The two of you who missed this column last week should know I was not on vacation. I was locked in a conference in the nation's capital.
I think I earned a couple vacations for this trip. I love Washington DC, but not the getting there. It's hard work.
From Pike county there aren't many options. You can't fly. Can't take a train. You're limited to jumping in the car and finding the shortest route to Interstate 81. Four hundred fifty miles and a couple heart attacks later you're in sight of the Washington Monument pulling into the hotel.
That's after travelling all evening on highways designed to carry traffic at 75-80 miles an hour into a city built on a layout designed to carry traffic at the speed of horse. If you're not lost when you find your hotel you're at least dizzy.
Washington DC is a maze of circles and diagonals and straight lines all emanating from center. It is a miracle anyone ever found anything there before Google Maps. The best thing you can do once you get to DC is hide the keys until it's time to go home. Take the subway or the bus. Get an Uber.

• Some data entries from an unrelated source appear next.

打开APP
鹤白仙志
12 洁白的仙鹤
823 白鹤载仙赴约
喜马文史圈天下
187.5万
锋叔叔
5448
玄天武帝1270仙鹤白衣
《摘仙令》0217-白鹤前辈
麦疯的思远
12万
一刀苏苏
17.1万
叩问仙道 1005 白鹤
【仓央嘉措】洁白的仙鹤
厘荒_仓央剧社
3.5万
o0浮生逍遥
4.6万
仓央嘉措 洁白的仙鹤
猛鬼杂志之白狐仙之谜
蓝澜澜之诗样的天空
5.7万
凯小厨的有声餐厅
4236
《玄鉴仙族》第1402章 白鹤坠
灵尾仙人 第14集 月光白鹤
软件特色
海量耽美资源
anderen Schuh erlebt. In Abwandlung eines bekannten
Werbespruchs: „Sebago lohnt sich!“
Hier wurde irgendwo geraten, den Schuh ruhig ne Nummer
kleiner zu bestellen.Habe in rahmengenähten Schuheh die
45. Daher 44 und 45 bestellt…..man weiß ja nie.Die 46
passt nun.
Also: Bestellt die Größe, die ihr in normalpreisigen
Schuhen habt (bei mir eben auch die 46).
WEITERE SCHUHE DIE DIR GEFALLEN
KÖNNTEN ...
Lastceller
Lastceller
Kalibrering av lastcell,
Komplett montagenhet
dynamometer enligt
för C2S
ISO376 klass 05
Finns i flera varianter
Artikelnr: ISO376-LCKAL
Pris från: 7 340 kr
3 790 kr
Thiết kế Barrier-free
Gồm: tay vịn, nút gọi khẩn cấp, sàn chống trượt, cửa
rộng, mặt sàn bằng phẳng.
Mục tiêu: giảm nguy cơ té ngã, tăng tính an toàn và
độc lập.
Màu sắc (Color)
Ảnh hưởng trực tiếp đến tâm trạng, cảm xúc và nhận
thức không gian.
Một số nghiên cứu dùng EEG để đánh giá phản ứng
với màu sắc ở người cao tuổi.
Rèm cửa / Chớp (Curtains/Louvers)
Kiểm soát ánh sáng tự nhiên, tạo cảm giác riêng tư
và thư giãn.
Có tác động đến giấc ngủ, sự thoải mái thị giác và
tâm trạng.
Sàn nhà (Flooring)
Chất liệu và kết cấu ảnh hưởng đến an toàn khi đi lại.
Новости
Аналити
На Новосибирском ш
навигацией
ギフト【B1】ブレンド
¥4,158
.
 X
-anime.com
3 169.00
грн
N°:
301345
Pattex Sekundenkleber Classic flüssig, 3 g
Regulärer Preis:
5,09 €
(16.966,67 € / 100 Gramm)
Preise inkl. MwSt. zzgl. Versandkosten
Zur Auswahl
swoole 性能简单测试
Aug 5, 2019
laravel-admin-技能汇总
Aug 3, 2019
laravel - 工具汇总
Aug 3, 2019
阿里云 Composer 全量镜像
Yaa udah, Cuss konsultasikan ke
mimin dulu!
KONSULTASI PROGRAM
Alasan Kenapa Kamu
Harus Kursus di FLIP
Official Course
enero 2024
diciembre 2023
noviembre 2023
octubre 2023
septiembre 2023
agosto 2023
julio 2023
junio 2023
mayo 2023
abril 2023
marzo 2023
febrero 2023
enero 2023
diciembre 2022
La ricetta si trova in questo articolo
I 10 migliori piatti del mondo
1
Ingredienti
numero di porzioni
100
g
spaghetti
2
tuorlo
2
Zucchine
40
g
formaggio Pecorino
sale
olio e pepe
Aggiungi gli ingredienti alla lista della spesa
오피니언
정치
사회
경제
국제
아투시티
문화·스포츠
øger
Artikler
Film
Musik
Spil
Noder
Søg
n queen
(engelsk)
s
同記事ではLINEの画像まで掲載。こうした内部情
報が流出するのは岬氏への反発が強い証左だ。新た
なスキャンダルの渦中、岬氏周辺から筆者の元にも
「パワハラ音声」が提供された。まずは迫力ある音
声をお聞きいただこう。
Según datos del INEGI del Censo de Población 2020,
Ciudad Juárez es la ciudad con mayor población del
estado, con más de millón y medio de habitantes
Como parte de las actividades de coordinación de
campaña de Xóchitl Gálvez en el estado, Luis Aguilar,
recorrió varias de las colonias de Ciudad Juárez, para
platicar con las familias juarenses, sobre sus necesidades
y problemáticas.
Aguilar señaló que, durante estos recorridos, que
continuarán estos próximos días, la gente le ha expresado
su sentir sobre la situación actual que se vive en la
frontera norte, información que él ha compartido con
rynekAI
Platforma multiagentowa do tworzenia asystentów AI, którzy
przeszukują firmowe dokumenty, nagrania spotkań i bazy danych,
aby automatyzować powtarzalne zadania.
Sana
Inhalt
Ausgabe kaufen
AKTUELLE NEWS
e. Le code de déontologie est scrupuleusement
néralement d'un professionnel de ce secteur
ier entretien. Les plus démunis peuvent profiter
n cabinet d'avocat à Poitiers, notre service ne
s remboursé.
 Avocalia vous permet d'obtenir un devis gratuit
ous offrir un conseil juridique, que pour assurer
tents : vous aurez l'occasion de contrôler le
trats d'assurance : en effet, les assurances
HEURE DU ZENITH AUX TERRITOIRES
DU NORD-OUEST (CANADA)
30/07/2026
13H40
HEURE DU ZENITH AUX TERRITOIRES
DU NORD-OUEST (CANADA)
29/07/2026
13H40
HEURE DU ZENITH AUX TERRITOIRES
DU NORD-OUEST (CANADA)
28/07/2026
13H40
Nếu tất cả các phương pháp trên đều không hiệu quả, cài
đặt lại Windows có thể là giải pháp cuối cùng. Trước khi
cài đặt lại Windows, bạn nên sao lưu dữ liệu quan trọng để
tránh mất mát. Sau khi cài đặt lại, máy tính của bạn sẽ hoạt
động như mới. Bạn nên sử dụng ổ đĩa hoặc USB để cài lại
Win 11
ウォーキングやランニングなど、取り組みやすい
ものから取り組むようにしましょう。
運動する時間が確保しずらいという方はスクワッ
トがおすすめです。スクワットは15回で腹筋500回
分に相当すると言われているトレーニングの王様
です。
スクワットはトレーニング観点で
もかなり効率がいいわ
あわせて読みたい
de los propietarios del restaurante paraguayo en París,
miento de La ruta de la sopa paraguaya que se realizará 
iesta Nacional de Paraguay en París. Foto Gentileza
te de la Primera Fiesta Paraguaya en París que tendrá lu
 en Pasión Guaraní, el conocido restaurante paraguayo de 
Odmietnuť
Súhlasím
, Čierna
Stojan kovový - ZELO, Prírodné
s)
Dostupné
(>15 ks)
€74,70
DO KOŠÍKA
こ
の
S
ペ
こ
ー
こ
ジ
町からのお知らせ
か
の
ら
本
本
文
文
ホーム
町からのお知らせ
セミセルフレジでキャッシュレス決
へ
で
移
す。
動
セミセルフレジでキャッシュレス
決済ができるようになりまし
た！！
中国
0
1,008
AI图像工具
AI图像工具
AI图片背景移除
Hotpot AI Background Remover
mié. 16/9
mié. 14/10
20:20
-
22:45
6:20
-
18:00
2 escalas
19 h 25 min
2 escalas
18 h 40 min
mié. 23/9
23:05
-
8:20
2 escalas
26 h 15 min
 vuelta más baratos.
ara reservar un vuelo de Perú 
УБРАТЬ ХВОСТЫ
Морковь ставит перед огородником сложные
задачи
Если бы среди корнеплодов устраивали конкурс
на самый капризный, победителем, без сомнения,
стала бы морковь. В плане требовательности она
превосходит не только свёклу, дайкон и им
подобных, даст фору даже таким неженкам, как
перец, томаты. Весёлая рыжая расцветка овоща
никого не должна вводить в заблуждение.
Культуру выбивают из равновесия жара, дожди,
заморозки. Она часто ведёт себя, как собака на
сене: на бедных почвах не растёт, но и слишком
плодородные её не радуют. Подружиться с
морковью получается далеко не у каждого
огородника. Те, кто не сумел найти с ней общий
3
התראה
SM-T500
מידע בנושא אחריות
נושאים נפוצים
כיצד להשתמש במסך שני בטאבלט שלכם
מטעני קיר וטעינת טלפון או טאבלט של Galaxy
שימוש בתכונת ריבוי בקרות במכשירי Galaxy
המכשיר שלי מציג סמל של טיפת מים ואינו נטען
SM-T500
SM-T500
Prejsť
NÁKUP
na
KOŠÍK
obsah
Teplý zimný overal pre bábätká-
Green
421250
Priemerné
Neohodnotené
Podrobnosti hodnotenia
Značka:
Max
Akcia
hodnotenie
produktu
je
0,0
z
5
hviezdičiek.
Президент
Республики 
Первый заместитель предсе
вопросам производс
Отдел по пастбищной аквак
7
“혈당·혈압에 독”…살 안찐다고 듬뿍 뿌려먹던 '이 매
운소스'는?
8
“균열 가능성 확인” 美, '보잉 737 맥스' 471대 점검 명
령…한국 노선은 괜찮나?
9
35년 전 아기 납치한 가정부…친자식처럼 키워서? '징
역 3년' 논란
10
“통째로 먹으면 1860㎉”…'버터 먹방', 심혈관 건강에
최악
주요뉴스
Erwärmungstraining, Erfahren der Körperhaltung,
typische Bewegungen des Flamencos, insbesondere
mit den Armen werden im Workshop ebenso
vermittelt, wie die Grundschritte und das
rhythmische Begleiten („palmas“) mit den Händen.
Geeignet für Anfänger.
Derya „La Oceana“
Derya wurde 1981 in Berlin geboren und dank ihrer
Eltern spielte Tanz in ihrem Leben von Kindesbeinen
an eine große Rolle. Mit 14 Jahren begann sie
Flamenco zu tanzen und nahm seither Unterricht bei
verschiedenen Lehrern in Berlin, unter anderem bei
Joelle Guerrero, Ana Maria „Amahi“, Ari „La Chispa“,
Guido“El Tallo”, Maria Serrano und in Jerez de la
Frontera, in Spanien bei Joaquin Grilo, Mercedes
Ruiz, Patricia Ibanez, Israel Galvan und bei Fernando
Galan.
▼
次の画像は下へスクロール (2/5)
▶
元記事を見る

Not that we had a chance to do any sightseeing. We were packed for two days, Wednesday and Thursday, in a conference of government grant recipients and government grant makers talking about grants. There are a lot of opportunities coming if we are ready for them.
Some of the opportunities are brilliant. Some of them are baffling. The whole of them are a bit unreal. When the gathering ended late Thursday afternoon, my partner and I were about worn out with a night left in the hotel.
The great thing about Washington is there's always something worth experiencing and we settled quickly on the Immersive Vincent Van Gogh multimedia art exhibit. It was a quick Uber from the hotel to the exhibition hall in a repurposed shopping center.
Somehow getting lost in the high tech re-framing of Van Gogh's world of colors and light brought us back to reality. The multi-sensory extravaganza was invigorating compared to the agency speak drab of the previous 48 hours. And it only took about an hour.
You can't see anything you want to see in DC in an hour. Perfect for a random Thursday evening. That gave us plenty of time for tapas at a small Brazilian jazz club down the street from our hotel. If you're going to be in an international city like Washington, you should take advantage of the many options.
It was a fast trip to DC, it was a full trip. Drive there Tuesday, meetings Wednesday and Thursday, drive back Friday. For those of you wondering about the actual time it takes, I can report that it's possible to leave a DC hotel at 7:30am and be home in Pike county at 2:30pm.
But I wouldn't necessarily recommend it.